Existe ainda a inversão do ônus da prova prevista no Código de Defesa do Consumidor que apresenta uma possibilidade de atribuir à parte que tem maiores condições o ônus de produzir a prova, o que se mostra razoável.
Já a modalidade de distribuição dinâmica do ônus da prova, que é defendida pela maioria dos doutrinadores modernos, certamente mostra-se mais adequada para a busca por maior efetividade e justiça nos provimentos judiciais.
Tal afirmativa é feita com base no fato de que este sistema considera as peculiaridades que os casos concretos oferecem, sobretudo a possibilidade e a dificuldade de cada parte para produção de determinada prova, mostrando-se mais justa em todos os casos.
Este não é o caso da modalidade estática da distribuição do ônus da prova, que atribui o encargo de produção de prova somente em virtude da posição da parte, possibilitando a inércia e a acomodação da parte beneficiada pela ausência de ônus.
Não é difícil concluir que o sistema de distribuição dinâmica do ônus da prova é o mais apropriado para as soluções dos pleitos judiciais.

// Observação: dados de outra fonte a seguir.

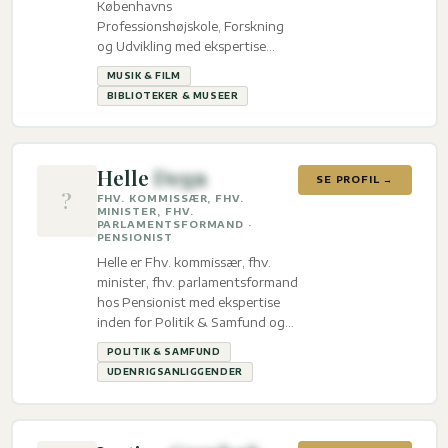
Københavns
Professionshøjskole, Forskning
og Udvikling med ekspertise
inden for Musik & film og
MUSIK & FILM
Biblioteker & Museer.
BIBLIOTEKER & MUSEER
Helle
Degn
SE PROFIL →
?
FHV. KOMMISSÆR, FHV.
MINISTER, FHV.
PARLAMENTSFORMAND ·
PENSIONIST
Helle er Fhv. kommissær, fhv.
minister, fhv. parlamentsformand
hos Pensionist med ekspertise
inden for Politik & Samfund og
Udenrigsanliggender.
POLITIK & SAMFUND
UDENRIGSANLIGGENDER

Contudo, o novo Código de Processo Civil, com a criação do art. 373, não adotou esta modalidade como regra geral, mas somente como uma exceção. É, pois, uma hipótese de inversão da regra geral tal como aquela prevista no Código de Defesa do Consumidor.
Dessa forma, a regra geral a ser aplicada na nova lei processual continua a ser aquela já atualmente aplicada, sendo possível a aplicação da distribuição dinâmica somente em casos excepcionais, quando preenchidos os requisitos legais, quais sejam, a verificação de impossibilidade ou extrema dificuldade na produção da prova ou a maior facilidade da outra parte em se desincumbir deste ônus.

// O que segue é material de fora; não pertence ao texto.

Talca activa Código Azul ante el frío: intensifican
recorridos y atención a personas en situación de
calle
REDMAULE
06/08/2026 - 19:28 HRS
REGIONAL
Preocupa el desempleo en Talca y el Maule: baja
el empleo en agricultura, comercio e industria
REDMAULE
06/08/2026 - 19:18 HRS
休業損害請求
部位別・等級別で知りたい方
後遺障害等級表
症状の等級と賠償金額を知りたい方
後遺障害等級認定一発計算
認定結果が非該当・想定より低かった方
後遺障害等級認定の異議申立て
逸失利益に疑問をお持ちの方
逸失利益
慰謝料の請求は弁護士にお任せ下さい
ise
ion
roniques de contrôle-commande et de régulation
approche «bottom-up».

Ou seja, o novo CPC não instituiu a regra de distribuição dinâmica do ônus da prova, mas tão somente uma situação de exceção à regra geral que continua a ser a da carga estática.
Além disso, a previsão legal, aqui denominada de “inversão dinâmica dos ônus da prova”, seja pronunciada por meio de decisão que alerta as partes também gera a mesma situação de acomodação e desnecessidade de cooperação entre as partes gerada pela atual regra geral da distribuição estática probatória.
Tudo isso leva a conclusão de que a nova regra de ônus da prova prevista no art. 373 do já sancionado novo Código de Processo Civil não signifique um grande avanço em relação à dinâmica processual e a maior efetividade das decisões judiciais, tendo sido perdida uma grande oportunidade de se alterar para melhor o papel dos sujeitos processuais e proporcionar maior justiça às decisões judiciais.